Sharland et al. (2001) date mfs K140 (eustatic control) as 93 Ma, earliest Turonian, and compare it with the flooding event within the lowermost Shueib Formation in Jordan (see also Powell 1989b). Powell (1989b) postulated that the base of the Shueib Formation coincides with the CT-boundary. Based on calcareous nannofossils and ammonites and following the model of, e.g., Basha (1979), the age

of the lower Shueib Formation is defined as upper Cenomanian within the present study. This may explain the stratigraphical mismatch between the two discussed schemes, although the lithological and facies descriptions of the mfs are very similar.

The two late Turonian mfs (within S6 and S7, Figs. 10, 11) have no equivalents within the scheme of Sharland et al. (2001).

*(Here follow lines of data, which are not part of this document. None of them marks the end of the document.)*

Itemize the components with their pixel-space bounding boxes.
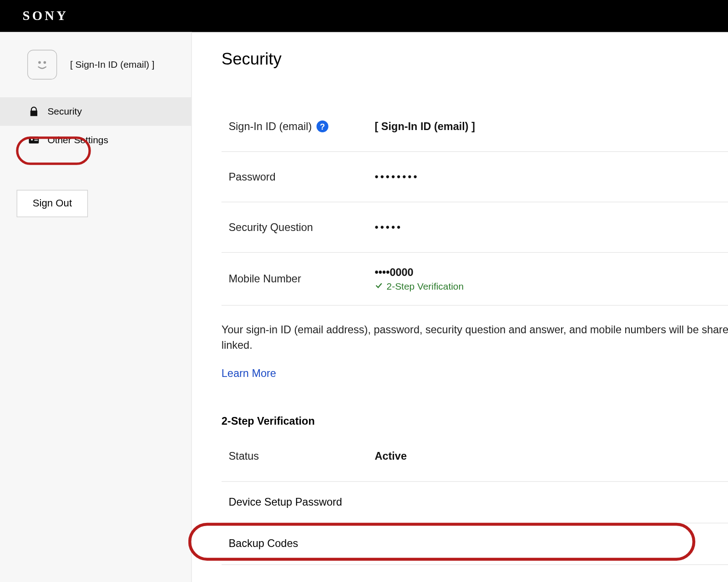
page-title: Security (222, 50, 728, 69)
row-label: Security Question (228, 221, 374, 233)
row-value: [ Sign-In ID (email) ] (374, 120, 728, 132)
row-signin-id: Sign-In ID (email) ? [ Sign-In ID (email… (222, 101, 728, 152)
nav-row-label: Device Setup Password (228, 496, 342, 508)
row-value: •••••••• (374, 171, 728, 183)
svg-rect-7 (34, 140, 38, 141)
row-label: Password (228, 171, 374, 183)
row-value: ••••• (374, 221, 728, 233)
sidebar-item-label: Security (47, 106, 81, 117)
sign-out-button[interactable]: Sign Out (17, 190, 88, 217)
nav-row-label: Backup Codes (228, 538, 298, 550)
learn-more-link[interactable]: Learn More (222, 367, 276, 380)
check-icon (374, 281, 383, 291)
two-step-verified: 2-Step Verification (374, 281, 728, 291)
row-security-question: Security Question ••••• Edit (222, 202, 728, 253)
sidebar-item-other-settings[interactable]: Other Settings (0, 126, 191, 155)
svg-point-5 (31, 139, 33, 140)
signin-id-label: [ Sign-In ID (email) ] (70, 60, 155, 70)
row-label: Sign-In ID (email) ? (228, 120, 374, 132)
svg-rect-6 (34, 139, 38, 140)
sidebar-item-label: Other Settings (47, 135, 108, 145)
id-card-icon (27, 134, 40, 147)
row-value: Active (374, 450, 728, 462)
row-value: ••••0000 (374, 266, 728, 278)
lock-icon (27, 105, 40, 118)
row-mobile: Mobile Number ••••0000 2-Step Verificati… (222, 253, 728, 306)
backup-codes-row[interactable]: Backup Codes (222, 523, 728, 565)
row-label: Mobile Number (228, 273, 374, 285)
device-setup-row[interactable]: Device Setup Password (222, 482, 728, 523)
row-label: Status (228, 450, 374, 462)
info-text: Your sign-in ID (email address), passwor… (222, 322, 728, 353)
sony-logo: SONY (23, 8, 69, 24)
avatar (27, 50, 57, 80)
profile-row: [ Sign-In ID (email) ] (0, 50, 191, 97)
sidebar: [ Sign-In ID (email) ] Security Other Se… (0, 32, 192, 582)
two-step-title: 2-Step Verification (222, 416, 728, 428)
sidebar-item-security[interactable]: Security (0, 97, 191, 126)
main-content: Security Sign-In ID (email) ? [ Sign-In … (192, 32, 728, 582)
svg-point-3 (44, 62, 46, 63)
svg-point-2 (39, 62, 40, 63)
row-2sv-status: Status Active Edit (222, 431, 728, 482)
help-icon[interactable]: ? (317, 120, 329, 132)
header-bar: SONY (0, 0, 728, 32)
row-password: Password •••••••• Edit (222, 152, 728, 202)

9.4 Implications of the sequence scheme comparisons

Comparison between the sedimentary sequences in Jordan, Israel and Sinai exhibit a generally similar shelf development during Cenomanian-Turonian times. A transgressive phase during the Cenomanian includes several sedimentary sequences, which are predominantly characterised by a cyclic progradation of inner-shelf deposits over deeper-water deposits from inner/mid inner-shelf areas and by aggradation of thick HST successions, which can be traced over wide shelf areas.

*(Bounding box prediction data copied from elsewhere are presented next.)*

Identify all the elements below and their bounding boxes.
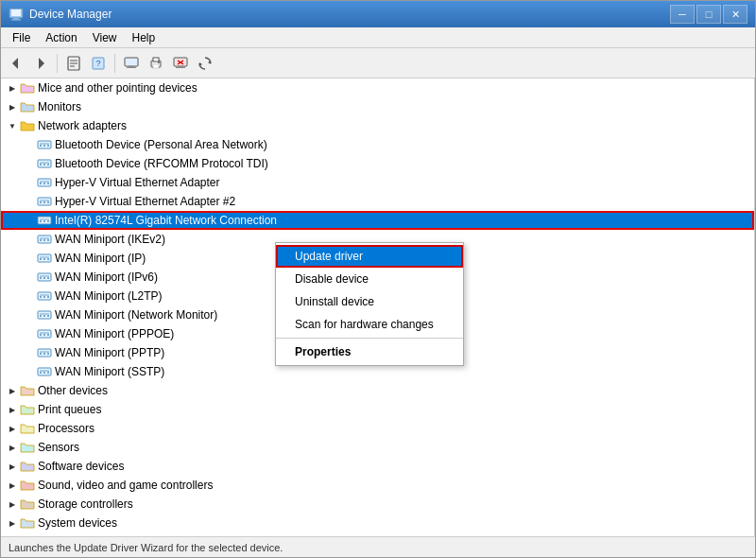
svg-marker-27 (199, 62, 202, 66)
svg-point-51 (43, 220, 45, 222)
svg-marker-4 (12, 58, 18, 69)
maximize-button[interactable]: □ (696, 5, 721, 24)
tree-item-print[interactable]: ▶ Print queues (1, 400, 754, 419)
menu-item-file[interactable]: File (5, 29, 38, 46)
expander-network[interactable]: ▼ (5, 118, 20, 133)
tree-item-hyper2[interactable]: Hyper-V Virtual Ethernet Adapter #2 (1, 192, 754, 211)
device-tree[interactable]: ▶ Mice and other pointing devices▶ Monit… (1, 78, 755, 536)
tree-item-processors[interactable]: ▶ Processors (1, 419, 754, 438)
menu-item-action[interactable]: Action (38, 29, 84, 46)
context-menu-item-disable[interactable]: Disable device (276, 268, 463, 290)
svg-rect-3 (11, 20, 21, 21)
svg-rect-24 (178, 66, 183, 67)
context-menu-item-uninstall[interactable]: Uninstall device (276, 290, 463, 313)
label-wan8: WAN Miniport (SSTP) (55, 365, 164, 378)
icon-intel (37, 213, 52, 228)
label-hyper1: Hyper-V Virtual Ethernet Adapter (55, 176, 220, 189)
svg-point-31 (43, 145, 45, 147)
expander-sensors[interactable]: ▶ (5, 440, 20, 455)
svg-point-86 (43, 353, 45, 355)
print-button[interactable] (145, 52, 167, 75)
svg-point-77 (47, 315, 49, 317)
close-button[interactable]: ✕ (723, 5, 747, 24)
icon-software (20, 459, 35, 474)
expander-processors[interactable]: ▶ (5, 421, 20, 436)
svg-point-42 (47, 183, 49, 184)
svg-point-71 (43, 296, 45, 298)
icon-wan3 (37, 270, 52, 285)
device-icon-button[interactable] (120, 52, 143, 75)
tree-item-intel[interactable]: Intel(R) 82574L Gigabit Network Connecti… (1, 211, 754, 230)
toolbar-sep-1 (57, 54, 58, 73)
expander-software[interactable]: ▶ (5, 459, 20, 474)
tree-item-software[interactable]: ▶ Software devices (1, 457, 754, 476)
context-menu-item-properties[interactable]: Properties (276, 340, 463, 363)
svg-point-57 (47, 239, 49, 241)
tree-item-bluetooth1[interactable]: Bluetooth Device (Personal Area Network) (1, 135, 754, 154)
svg-point-72 (47, 296, 49, 298)
context-menu-item-update[interactable]: Update driver (276, 245, 463, 268)
label-wan6: WAN Miniport (PPPOE) (55, 327, 174, 340)
svg-point-90 (40, 372, 42, 374)
properties-button[interactable] (62, 52, 85, 75)
svg-point-37 (47, 164, 49, 166)
icon-usb (20, 534, 35, 536)
icon-wan7 (37, 345, 52, 360)
svg-point-81 (43, 334, 45, 336)
back-button[interactable] (5, 52, 27, 75)
context-menu-item-scan[interactable]: Scan for hardware changes (276, 313, 463, 336)
expander-usb[interactable]: ▶ (5, 534, 20, 536)
expander-system[interactable]: ▶ (5, 515, 20, 531)
tree-item-storage[interactable]: ▶ Storage controllers (1, 495, 754, 514)
icon-wan5 (37, 307, 52, 323)
svg-point-91 (43, 372, 45, 374)
tree-item-bluetooth2[interactable]: Bluetooth Device (RFCOMM Protocol TDI) (1, 154, 754, 173)
toolbar-sep-2 (114, 54, 115, 73)
expander-other[interactable]: ▶ (5, 383, 20, 398)
label-processors: Processors (38, 422, 94, 435)
expander-storage[interactable]: ▶ (5, 497, 20, 512)
label-bluetooth1: Bluetooth Device (Personal Area Network) (55, 138, 267, 151)
expander-sound[interactable]: ▶ (5, 478, 20, 493)
tree-item-usb[interactable]: ▶ Universal Serial Bus controllers (1, 532, 754, 536)
svg-rect-13 (126, 59, 137, 65)
tree-item-sensors[interactable]: ▶ Sensors (1, 438, 754, 457)
expander-mice[interactable]: ▶ (5, 80, 20, 96)
tree-item-hyper1[interactable]: Hyper-V Virtual Ethernet Adapter (1, 173, 754, 192)
label-wan3: WAN Miniport (IPv6) (55, 270, 158, 284)
icon-wan2 (37, 251, 52, 266)
icon-sensors (20, 440, 35, 455)
icon-network (20, 118, 35, 133)
expander-print[interactable]: ▶ (5, 402, 20, 417)
delete-button[interactable] (169, 52, 192, 75)
window-icon (9, 7, 24, 22)
tree-item-monitors[interactable]: ▶ Monitors (1, 97, 754, 116)
svg-point-46 (43, 201, 45, 203)
tree-item-network[interactable]: ▼ Network adapters (1, 116, 754, 135)
svg-point-82 (47, 334, 49, 336)
update-driver-button[interactable]: ? (87, 52, 110, 75)
icon-hyper1 (37, 175, 52, 190)
tree-item-system[interactable]: ▶ System devices (1, 514, 754, 532)
context-menu-separator (276, 338, 463, 339)
tree-item-mice[interactable]: ▶ Mice and other pointing devices (1, 78, 754, 97)
forward-button[interactable] (29, 52, 52, 75)
svg-point-62 (47, 258, 49, 260)
label-sensors: Sensors (38, 441, 79, 454)
svg-point-70 (40, 296, 42, 298)
tree-item-sound[interactable]: ▶ Sound, video and game controllers (1, 476, 754, 495)
label-software: Software devices (38, 460, 124, 473)
menu-item-help[interactable]: Help (125, 29, 163, 46)
icon-hyper2 (37, 194, 52, 209)
menu-item-view[interactable]: View (85, 29, 125, 46)
icon-wan1 (37, 232, 52, 247)
tree-item-other[interactable]: ▶ Other devices (1, 381, 754, 400)
refresh-button[interactable] (194, 52, 216, 75)
context-menu: Update driverDisable deviceUninstall dev… (275, 242, 464, 366)
expander-monitors[interactable]: ▶ (5, 99, 20, 114)
label-wan4: WAN Miniport (L2TP) (55, 289, 163, 303)
minimize-button[interactable]: ─ (670, 5, 695, 24)
titlebar: Device Manager ─ □ ✕ (1, 1, 755, 27)
svg-rect-14 (129, 66, 134, 67)
svg-point-36 (43, 164, 45, 166)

Furthermore, a deepening and, in places, a drowning of the platforms (probably related to OAE 2) during the CT-boundary interval can be observed, which coincides with strongly reduced carbonate production, as well as facies and faunal changes on the shelf. A sea-level lowstand during the middle Turonian and the following transgression, resulting in a recovering of the carbonate shelf, occurs in all areas.

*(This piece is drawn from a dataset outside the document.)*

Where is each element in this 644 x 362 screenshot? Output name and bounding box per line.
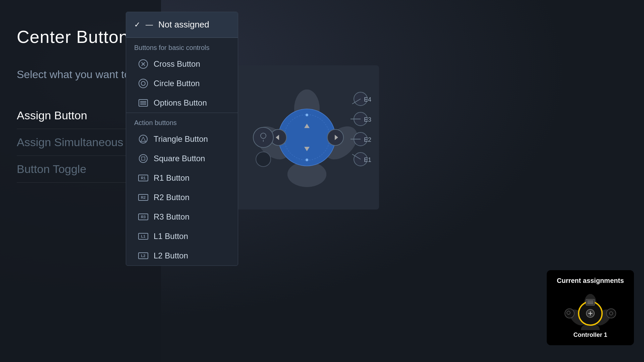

Nevertheless, regional differences occur in comparison with the global scheme of Haq et al. (1987), such as additional sedimentary sequences during middle to upper Cenomanian and late Turonian times within the investigated schemes. These differences are probably due to the low-angle and relatively low-relief shape of the investigated shelf areas, which are therefore also affected by minor sea-level fluctuations, but also to regional/local tectonics. Local subsidence in upper Cenomanian times is described from areas in Sinai (Bauer 2002) and west central Jordan, while uplift and drowning are in places observed in upper Cenomanian shelf deposits in Israel (Buchbinder et al. 2000). The hiatus that obscured the CT-boundary interval in Sinai is probably related to an uplift (inversion), coupled with the early Turonian LST (Bauer 2002). The succession of this time interval within the study area exhibits a phase without any or with at least reduced tectonic activities.

Local tectonic movements are also described for the Turonian (subsidence in Sinai and west central Jordan) and resulted in bathymetrical differences on the inner shelf, reflected by lithological and environmental differences.